You can sell tickets for the experience and offer add-on deals for extra drinks for when customers need to try just a wee dram more of their top pick. Your drink suppliers or the brands themselves should be able to help with tasting notes, or you could even ask them to host the evening. Make it a sit-down event with the host taking customers through the whiskies on a mic to avoid people mingling unsafely.
Get guests started with this Bobby Burns whisky cocktail.
In 2021, the day of romance is on a Sunday, which gives you the chance to turn the whole weekend into a celebration (and create more sales).
Try a loved-up brunch
Valentine’s Day is traditionally celebrated in the evening but why not add something different to your offer? Keep your traditional Valentine’s evening menu to the Saturday night but also put on a Valentine’s brunch on the 14th itself. The market for morning meals is around 66% of the British adult population – 35 million – but demand is twice as strong with younger people. If your venue has a high number of younger customers or you’d like to attract more, a Valentine’s Day brunch could be the answer!
A brunch menu could include fried eggs cooked in a heart mould and brioche French toast cut into hearts with a fruity topping and chocolate hazelnut drizzle. Or try a large stack of heart-shaped American-style pancakes with bacon and maple syrup.
How to make the evening special
Valentine’s Day is an occasion that can actually work well with social distancing as your customers will be couples, so no worries about big groups. Think about arranging two evening sittings if you think you will struggle with space to socially distance properly.
Pre-booking is essential and encourages customers to pre-order. This means you can order appropriate quantities to avoid waste. As part of a Valentine’s set menu, you could include a cocktail or glass of fizz.
Include a sharing menu for romantic couples to enjoy, without the worry of the Covid-19 risk. For starters, a meze or tapas-style course, followed by a sharing steak with a bowl of chips or dish of dauphinoise potatoes.
Round off the meal with heart-shaped meringues layered with Chantilly cream and fruit, or chocolate brownies cut into hearts and a scoop of ice cream.
Valentine’s is an ideal occasion to upsell on drinks. Offer some different options to excite customers, such as Tequila Rose. It’s a strawberry cream liqueur with tequila and tastes fantastic on its own as after dinner shots or in a Pink Russian. Try this Valentine’s special cocktail with ice cream and coconut.
Another great choice is the new Bombay Bramble, Bombay Sapphire’s blackberry and raspberry gin.

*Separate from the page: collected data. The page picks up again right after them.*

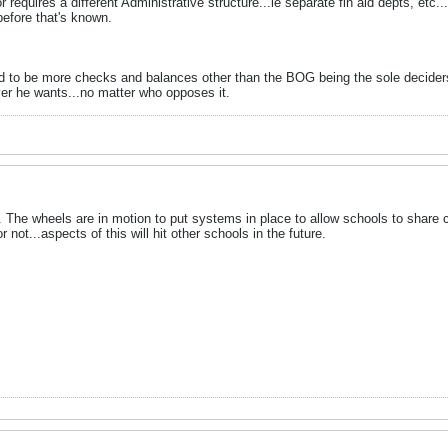
r requires a different Administrative structure...ie separate fin aid depts, etc...
before that's known.
d to be more checks and balances other than the BOG being the sole decider
er he wants...no matter who opposes it.
1. The wheels are in motion to put systems in place to allow schools to share 
ot...aspects of this will hit other schools in the future.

Serve with a plain tonic, ice and squeeze of lemon for a gorgeous twist on the G&T.
Chinese New Year
If you haven’t celebrated Chinese New Year in your venue before, make 2021 the year. It’s still one of the most popular cuisines in the UK, so a special celebration will be sure to get interest from current and new customers.
When is it?
The biggest celebration in the Chinese calendar, the New Year starts on Friday 12 February and will run until around 26 February. It’s a common misconception with Westerners that Chinese New Year is just celebrated on one day. It is, in fact, celebrated over a 2-3 week period, which means you can make a real occasion of it.
The year of the...
The Chinese zodiac animal for 2021 is the ox. So, you could get creative with ox cheeks, maybe a slow-cooked stew with star anise. Try this delicious soy braised beef or ox cheek dish.

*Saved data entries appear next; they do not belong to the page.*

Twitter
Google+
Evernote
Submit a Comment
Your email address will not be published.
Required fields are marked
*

Or try a simple steamed sea bass with Chinese five spice, ginger and garlic. Use Kikkoman Tamari Gluten Free Soy Sauce to cater for those with gluten allergies and intolerances, too.
Add some colour
Red is traditionally associated with Chinese New Year as it’s believed to keep away the bad spirits, and bring luck and good fortune. Red decorations and tableware, as well as red vegetables such as peppers will bring brilliant colour and vibrancy to your menu.
Match up your Chinese dishes with an Asian beer. A well-known full-bodied lager is Tiger – winner of 40 international awards for quality. It goes particularly well with red meat stir-fries, so it’s ideal for Year of the Ox celebrations.